BERLIN (Dow Jones/rm). “Wir müssen gemeinsam dafür sorgen, dass Deutschland auch in Zukunft ein attraktiver Standort für leistungsstarke Wachstumsmotoren wie die Chemieindustrie bleibt”, sagte Brüderle am Freitag nach dem “Branchendialog” mit der Chemieindustrie in Berlin.

Der Minister nannte die Auflösung von Selbstblockaden etwa bei der Gentechnik, die Rohstoffsicherung sowie einen fairen Emissionshandel als vorrangige Handlungsfelder. “Technologiefeindlichkeit und Rückwärtsdenken schaden Deutschland”, sagte Brüderle. Das betreffe etwa die Nanotechnologie, die ein wichtiges Zunkunftsfeld der chemischen Industrie sei. “Wir dürfen diese Schlüsseltechnologie nicht durch überzogene neue Regelungen diskreditieren, sondern im Rahmen bestehender Gesetze weiterentwickeln”, sagte Brüderle.
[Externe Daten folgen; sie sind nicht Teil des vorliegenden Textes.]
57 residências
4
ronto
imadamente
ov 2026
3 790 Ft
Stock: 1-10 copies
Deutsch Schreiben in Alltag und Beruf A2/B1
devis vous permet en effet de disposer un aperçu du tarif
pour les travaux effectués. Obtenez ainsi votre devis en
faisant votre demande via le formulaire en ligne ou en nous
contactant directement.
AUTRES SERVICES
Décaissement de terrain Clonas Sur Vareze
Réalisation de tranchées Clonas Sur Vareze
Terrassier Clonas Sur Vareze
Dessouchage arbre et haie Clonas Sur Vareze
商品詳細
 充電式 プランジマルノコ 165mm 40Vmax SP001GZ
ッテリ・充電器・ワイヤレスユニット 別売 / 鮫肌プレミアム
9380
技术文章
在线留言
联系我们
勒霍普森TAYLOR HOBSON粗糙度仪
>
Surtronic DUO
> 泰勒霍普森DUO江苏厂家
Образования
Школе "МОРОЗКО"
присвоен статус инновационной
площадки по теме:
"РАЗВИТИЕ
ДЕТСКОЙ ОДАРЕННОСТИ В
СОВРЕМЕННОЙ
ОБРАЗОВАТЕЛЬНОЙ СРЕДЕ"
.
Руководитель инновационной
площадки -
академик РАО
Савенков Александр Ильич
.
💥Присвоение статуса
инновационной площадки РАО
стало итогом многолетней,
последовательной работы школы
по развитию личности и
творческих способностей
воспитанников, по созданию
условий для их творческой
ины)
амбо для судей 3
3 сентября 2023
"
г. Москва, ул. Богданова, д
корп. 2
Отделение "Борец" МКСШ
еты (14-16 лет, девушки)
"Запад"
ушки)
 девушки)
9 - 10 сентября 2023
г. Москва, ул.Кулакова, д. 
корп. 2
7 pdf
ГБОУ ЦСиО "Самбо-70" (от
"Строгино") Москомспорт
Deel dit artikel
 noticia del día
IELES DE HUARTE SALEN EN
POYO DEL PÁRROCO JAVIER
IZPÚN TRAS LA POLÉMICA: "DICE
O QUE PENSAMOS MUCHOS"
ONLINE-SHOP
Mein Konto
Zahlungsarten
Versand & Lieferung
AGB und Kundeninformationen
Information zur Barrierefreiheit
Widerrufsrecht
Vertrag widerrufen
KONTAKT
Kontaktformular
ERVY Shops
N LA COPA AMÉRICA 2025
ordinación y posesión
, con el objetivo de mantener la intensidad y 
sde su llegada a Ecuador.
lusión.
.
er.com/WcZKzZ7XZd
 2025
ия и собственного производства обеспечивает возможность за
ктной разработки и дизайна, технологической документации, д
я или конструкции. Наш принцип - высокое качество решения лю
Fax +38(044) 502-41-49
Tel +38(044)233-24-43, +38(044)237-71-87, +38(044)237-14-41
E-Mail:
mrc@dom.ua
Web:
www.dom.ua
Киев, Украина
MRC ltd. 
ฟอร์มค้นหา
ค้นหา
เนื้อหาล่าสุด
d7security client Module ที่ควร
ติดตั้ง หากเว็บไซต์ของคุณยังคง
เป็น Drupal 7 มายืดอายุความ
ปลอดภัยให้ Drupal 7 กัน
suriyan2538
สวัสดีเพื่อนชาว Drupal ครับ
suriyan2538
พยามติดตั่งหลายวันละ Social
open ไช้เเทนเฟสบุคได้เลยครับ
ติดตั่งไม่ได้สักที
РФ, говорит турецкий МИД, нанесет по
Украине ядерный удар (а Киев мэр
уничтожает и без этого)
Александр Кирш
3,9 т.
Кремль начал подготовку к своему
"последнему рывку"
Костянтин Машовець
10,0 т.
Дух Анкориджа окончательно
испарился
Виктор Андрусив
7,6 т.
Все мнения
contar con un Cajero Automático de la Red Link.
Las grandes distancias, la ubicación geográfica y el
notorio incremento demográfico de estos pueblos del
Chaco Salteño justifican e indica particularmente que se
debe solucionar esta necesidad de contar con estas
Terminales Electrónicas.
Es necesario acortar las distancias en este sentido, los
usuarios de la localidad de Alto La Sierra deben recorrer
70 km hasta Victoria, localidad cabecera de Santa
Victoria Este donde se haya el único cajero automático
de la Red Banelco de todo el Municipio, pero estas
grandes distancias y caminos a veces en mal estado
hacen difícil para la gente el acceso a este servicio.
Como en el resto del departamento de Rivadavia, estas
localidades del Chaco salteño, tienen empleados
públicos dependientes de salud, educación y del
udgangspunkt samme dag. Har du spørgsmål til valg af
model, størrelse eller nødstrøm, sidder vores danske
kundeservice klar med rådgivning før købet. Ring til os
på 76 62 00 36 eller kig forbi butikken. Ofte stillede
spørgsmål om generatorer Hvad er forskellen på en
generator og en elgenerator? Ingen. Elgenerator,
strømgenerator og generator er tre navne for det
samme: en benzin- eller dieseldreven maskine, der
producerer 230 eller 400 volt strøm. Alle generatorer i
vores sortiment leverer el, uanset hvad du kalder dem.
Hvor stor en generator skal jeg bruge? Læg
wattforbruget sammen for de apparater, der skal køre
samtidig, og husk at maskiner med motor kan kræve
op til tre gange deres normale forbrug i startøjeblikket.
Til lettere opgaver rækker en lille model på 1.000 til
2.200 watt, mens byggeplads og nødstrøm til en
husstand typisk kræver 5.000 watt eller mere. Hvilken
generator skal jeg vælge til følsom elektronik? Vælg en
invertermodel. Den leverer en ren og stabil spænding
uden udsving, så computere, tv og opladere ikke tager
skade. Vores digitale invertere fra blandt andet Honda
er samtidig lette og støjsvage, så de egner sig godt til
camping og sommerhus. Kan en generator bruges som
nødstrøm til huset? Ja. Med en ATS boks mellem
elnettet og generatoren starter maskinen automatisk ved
Für den Vizepräsidenten des Verbandes der Chemischen Industrie (VCI), Jürgen Hambrecht, liegt die größte Herausforderung für die chemische Industrie in Deutschland in der Energiepolitik. Die Branche brauche eine “ideologiefreie” Energiepolitik basierend auf wissenschaftlichen Grundlagen, die ihr die Wettbewerbsfähigkeit sichere. “Was wir gar nicht brauchen können, sind nationale oder regionale Alleingänge”, betonte Hambrecht.

In diesem Zusammenhang appellierte der VCI-Vize und BASF-Vorstandsvorsitzende an die Bundesregierung, bei der Ökosteuer im Sparpaket “mit Augenmaß” vorzugehen und nicht an der falschen Stelle die Bremse anzusetzen. “Wir brauchen Energie als Rohstoff”, betonte Hambrecht. In bestimmten Produktlinien seien bis zu 60% des Endproduktes energieträchtig.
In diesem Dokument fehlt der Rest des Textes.